Tuesday, December 23, 2008

Trick Trick Plays "The Villain"
Artist: Trick Trick
Album: The Villain
Koch Recordings, 2008

Chris Mathis, aka 'Trick Trick', has a history of being a Detroit-area underground/local rap personality since the 1990s, and is a contemporary of people who have since come to national prominence like Kid Rock and Eminem. “The Villain” is his second official LP on a mainstream label.

Music-wise, the bulk of production on the album is credited to the artist, incorporating live keyboard and funk-bass riffs with drum-machine rhythm tracks. It will bring to mind post-millennial West Coast hip-hop. Lyrically, the usual targets are here as befits gangster-rap standards (player haters, cops, disloyal associates), amidst shout-outs to Detroit neighborhoods and Trick’s extended posse the Goon Sqwad. Perhaps incredibly, Trick also includes Rosie O’Donnell and Ellen Degeneres on his list of folks to be mad at (on the self-referential “Trick Trick”).

Trick Trick enlists various Detroit-based friends for collaborations on the album. Among them include Eminem, who contributes vocals to “Who Want It” (he also produces here as well as on “Follow Me”). Royce Da 5-9 guests on “All Around the World”. “2 Getha 4 Eva” is a posse cut featuring Kid Rock (who contributes a now-rare rap verse), Esham and the late Proof of D-12, updating Run-DMC’s “Together Forever”. Other collaborations include “Let it Fly” with Ice Cube, who makes a humorous reference to a recent political scandal involving a former Detroit mayor. One of the best songs on the LP is “Hold On”, produced by Dr. Dre’, which should have been a lead single.

One of the closing songs on the album is “Let Go” where Trick reminisces about his spiritual journey and belief in higher power. That this track is preceded by over 40 minutes of violent threats may come across as disingenuous, but like DMX before him, one can only presume that Trick is being sincere.

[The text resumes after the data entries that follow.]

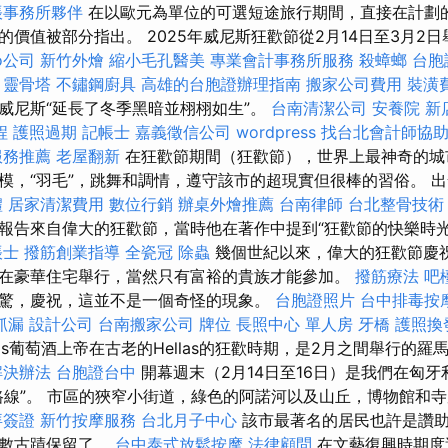
帳事務所夥伴
在以歐元為單位的可選短途旅行期間，直接在計劃
價值被部分指出。 2025年威尼斯狂歡節從2月14日至3月2
o公司
新竹外燴
縮小毛孔醫美
專業會計事務所服務
殺蟑螂
台胞
靈骨塔
不鏽鋼廚具
高雄的台胞證辦理指南
搬家公司費用
裝潢
威尼斯“延長了冬季黑暗並栩栩如生”。
台南清潔公司
安養院 新
程
護照過期
記帳士
嘉義徵信公司
wordpress
找台北會計師協
服務推薦
老屋翻新
在狂歡節期間（狂歡節），世界上最神奇的城
模，“羽毛”，跳舞和調情，遵守該市的超現實但很棒的習俗。 
禮
居家清潔費用
數位行銷
辦桌外燴推薦
台南律師
台北整骨技術
報告來自偉大的狂歡節，當時他在著作中提到“狂歡節的快樂時光
帳士
撥筋創業指導
全瓷冠
除蟲
幾個世紀以來，偉大的狂歡節慶
在豪華住宅舉行，當然只有富裕的貴族才能參加。
撥筋療法
吧
驚，慶祝，這並不是一個奇怪的現象。
台胞證照片
台中排毒按
抓漏
設計公司
台南搬家公司
牌位
長照中心 單人房
牙橋
護照換
sos葡萄酒上帝在古老的Hellas的狂歡時期，是2月之間舉行的羅馬lup
解決辦法
台胞證台中
開幕週末（2月14日至16日）是我們在匈牙
路線”。 市區的狹窄小街道，綠色的阿諾河以及山丘，博物館和
拜簽證
新竹按摩服務
台北月子中心
該市最著名的居民也許是讚助
無數古蹟保留了。
台中泰式放鬆按摩
法律顧問
在文藝復興時期度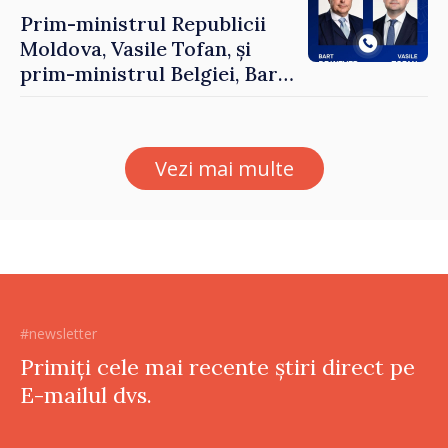
Prim-ministrul Republicii
Moldova, Vasile Tofan, și
prim-ministrul Belgiei, Bart
De Wever, au discutat
despre parcursul european
al Republicii Moldova.
Vezi mai multe
#newsletter
Primiți cele mai recente știri direct pe
E-mailul dvs.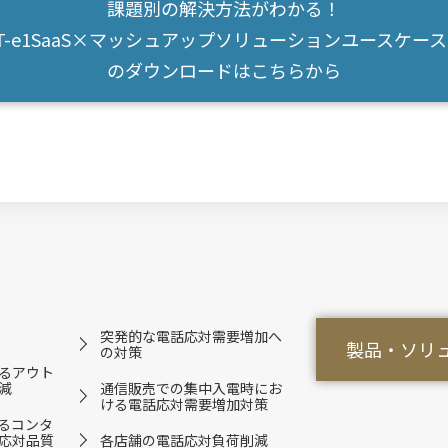
課題別の解決方法がわかる！
T-e1SaaS×マッシュアップソリューションユースケー
のダウンロードはこちらから
突発的な電話応対需要増加へ
製品・ソリ
の対策
るアウト
減
通信販売での集中入電時にお
ける電話応対需要増加対策
るコンタ
応対品質
各店舗の電話応対負荷削減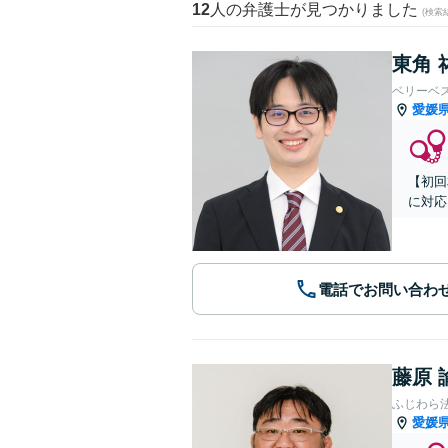
12
人の弁護士が見つかりました
(検索
東角 
ベリーベ
愛媛
【初回
に対応
電話でお問い合わ
藤原 
ふじわら
愛媛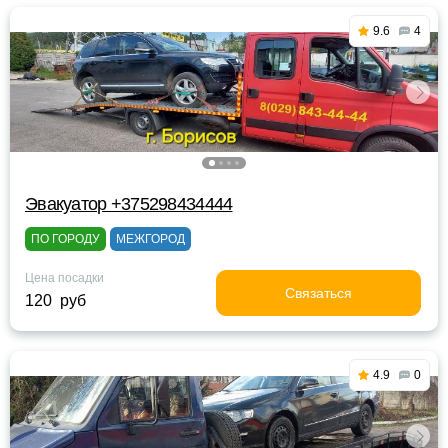
9.6
4
Эвакуатор +375298434444
ПО ГОРОДУ
МЕЖГОРОД
Цена посадки
Связаться
120 руб
4.9
0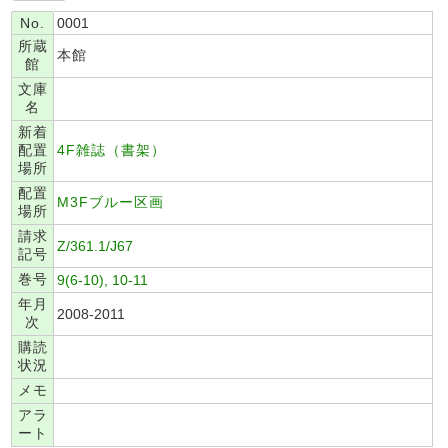
No.
0001
所蔵
本館
館
文庫
名
新着
配置
4F雑誌（書架）
場所
配置
M3Fブルー区画
場所
請求
Z/361.1/J67
記号
巻号
9(6-10), 10-11
年月
2008-2011
次
購読
状況
メモ
アラ
ート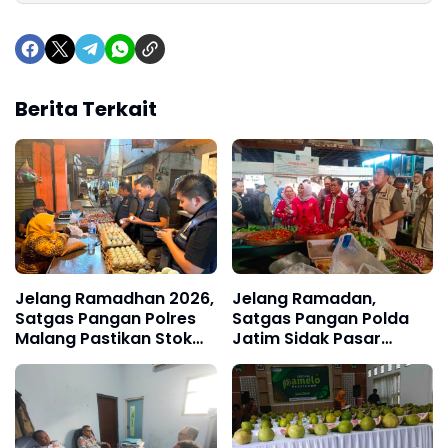
Berita Terkait
Jelang Ramadhan 2026,
Jelang Ramadan,
Satgas Pangan Polres
Satgas Pangan Polda
Malang Pastikan Stok
Jatim Sidak Pasar
Bahan Pokok Aman
Pucang, Harga
Bapokting Dipastikan
Stabil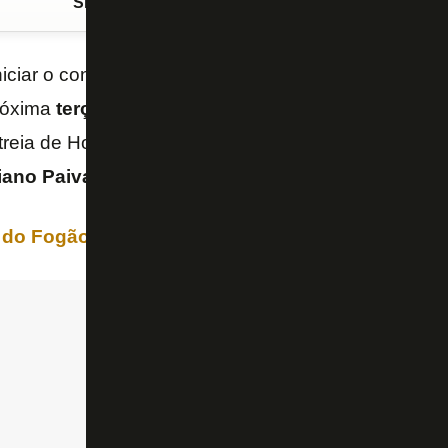
Siga o FogãoNET
no Google Discover
niciar o confronto contra o
Paraná
Clube
pela tercei
róxima
terça-feira
, às
19h15
, no
Estádio Nilton San
reia de Honda com a camisa alvinegra. A informação
iano
Paiva
, do jornal
Meia
Hora
. A CBF já confirmou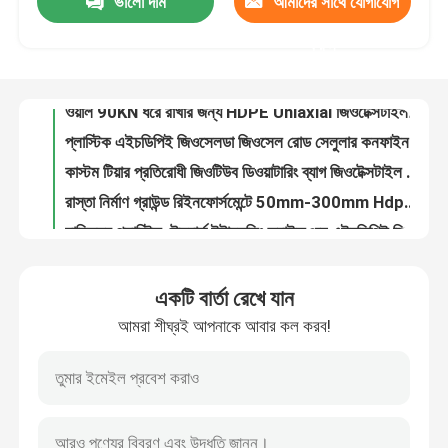
ভালো দাম
আমাদের সাথে যোগাযোগ
ওয়াল 90KN ধরে রাখার জন্য HDPE Uniaxial জিওটেক্সটাইল জিওগ্রিড
প্লাস্টিক এইচডিপিই জিওসেলডা জিওসেল রোড সেলুলার কনফাইনমেন্ট সিস্টেম ক্ষয় নিয়ন্ত্রণ
করুন
VR প্রদর্শন
কাস্টম টিয়ার প্রতিরোধী জিওটিউব ডিওয়াটারিং ব্যাগ জিওটেক্সটাইল 6x6 ফুট
রাস্তা নির্মাণ গ্রাউন্ড রিইনফোর্সমেন্টে 50mm-300mm Hdpe প্লাস্টিক জিওসেল
আমাদের সম্পর্কে
হানিকম্ব প্লাস্টিক টেক্সচার্ড ইন্টারলকিং ড্রাইভওয়ে এইচডিপিই জিওসেল কোম্পানি গ্রাউন্ড গ্রিড
ঢাল সুরক্ষার জন্য প্লাস্টিক 3D HDPE জিওসেল জিওগ্রিড ল্যাটিস 5mm-20mm
কারখানা ভ্রমণ
ASTM স্ট্যান্ডার্ড HDPE প্লাস্টিক গ্রেভেল পাথওয়ে স্টেবিলাইজার গ্রিড জিওসেল 100 মিমি
পলিপ্রোপিলিন বোনা জিওটেক্সটাইল জিওটিউব ডিওয়াটারিং ব্যাগ ফিল্টার 7.5x10ft
পিপি পিইটি ডার্টব্যাগ জিওটেক্সটাইল ডিওয়াটারিং ব্যাগ টিউব জিওব্যাগ বালির পলি ফিল্টার উপকূলীয় বার্মের জন্য
মান নিয়ন্ত্রণ
ক্ষয় নিয়ন্ত্রণের জন্য জিওমেটেরিয়াল জিওটিউব ডিওয়াটারিং ব্যাগ জিওটিউব
একটি বার্তা রেখে যান
পরিস্রাবণ ডিওয়াটারিং সেডিমেন্ট ব্যাগ স্লাজ ডিওয়াটারিং ব্যাগ জিওটিউব
আমাদের সাথে যোগাযোগ করুন
আমরা শীঘ্রই আপনাকে আবার কল করব!
দেয়াল ধরে রাখার জন্য 3D HDPE জিওসেল সেলুলার কনফাইনমেন্ট সিস্টেম
বাঁধ ফাউন্ডেশনের জন্য ISO9001 জিওটিউব ডিওয়াটারিং ব্যাগ পলল ফিল্টার
উদ্ধৃতির জন্য আবেদন
500gsm-100gsm বর্জ্য জল স্লাজ ডিওয়াটারিং ব্যাগ কন্টেইনার জিওটিউব ফিল্টার
রাস্তা নির্মাণের জন্য 1.1-1.8 মিমি প্লাস্টিক এইচডিপিই জিওসেল ক্ষয় নিয়ন্ত্রণ
জিওটেক্সটাইল জিওগ্রিড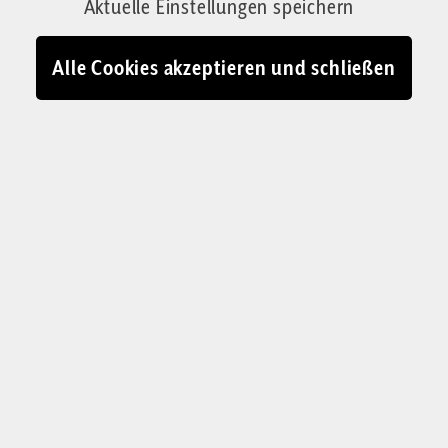
Aktuelle Einstellungen speichern
14.10.2025 - 12:33
Alle Cookies akzeptieren und schließen
Palästina-Unterstützer verwandelten die Stadt Bern in eine Arena
der Gewalt
© Kantonspolizei Bern / Corrigenda-Collage
A
m vergangenen Samstag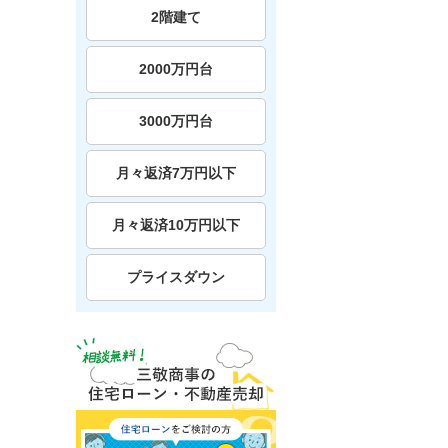
2階建て
2000万円台
3000万円台
月々返済7万円以下
月々返済10万円以下
プライスダウン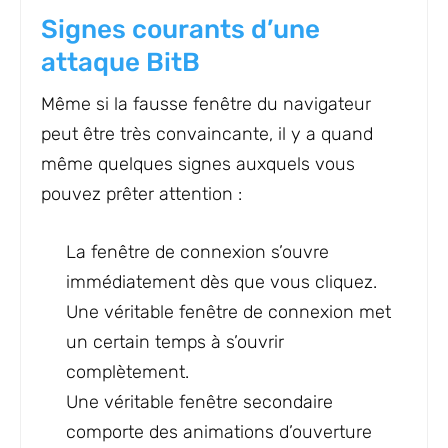
Signes courants d’une
attaque BitB
Même si la fausse fenêtre du navigateur
peut être très convaincante, il y a quand
même quelques signes auxquels vous
pouvez prêter attention :
La fenêtre de connexion s’ouvre
immédiatement dès que vous cliquez.
Une véritable fenêtre de connexion met
un certain temps à s’ouvrir
complètement.
Une véritable fenêtre secondaire
comporte des animations d’ouverture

If there is a downer on this album it’s the relentless homophobia on certain songs. It may be par for the thug-culture worldview, but if Eminem can work with Elton John and not blink… In any case, hardcore rap enthusiasts will find a standard-bearer in Trick Trick, but this is likely not the LP to make him a breakout star like his pals.

Grade: B

Monday, November 24, 2008

MC BREED: 1972 - 2008

Flint, Michigan-bred hip-hop performer MC Breed has died. Just this past weekend, public statements confirmed his death in Ypsilanti, Michigan.

In the summer of 1991, “Ain’t No Future In Yo’ Frontin’” became a regional, then national, hip-hop hit, especially in clubs and for underground rap enthusiasts. The song remixed Zapp’s “More Bounce to the Ounce” and the Ohio Players “Funky Worm” for its rhythm track. The original music-video shot for the single included a now-prescient hanging of a Saddam Hussein stand-in (the 1990-91 Gulf War had only recently ended; a second video was filmed once the single went national). Detroit figured greatly in the promotion of the single, as urban station WJLB and a few others added the song to playlists. Breed soon found himself in the company of hip-hop’s major stars of the 1990s before his career cooled off toward the end of the decade.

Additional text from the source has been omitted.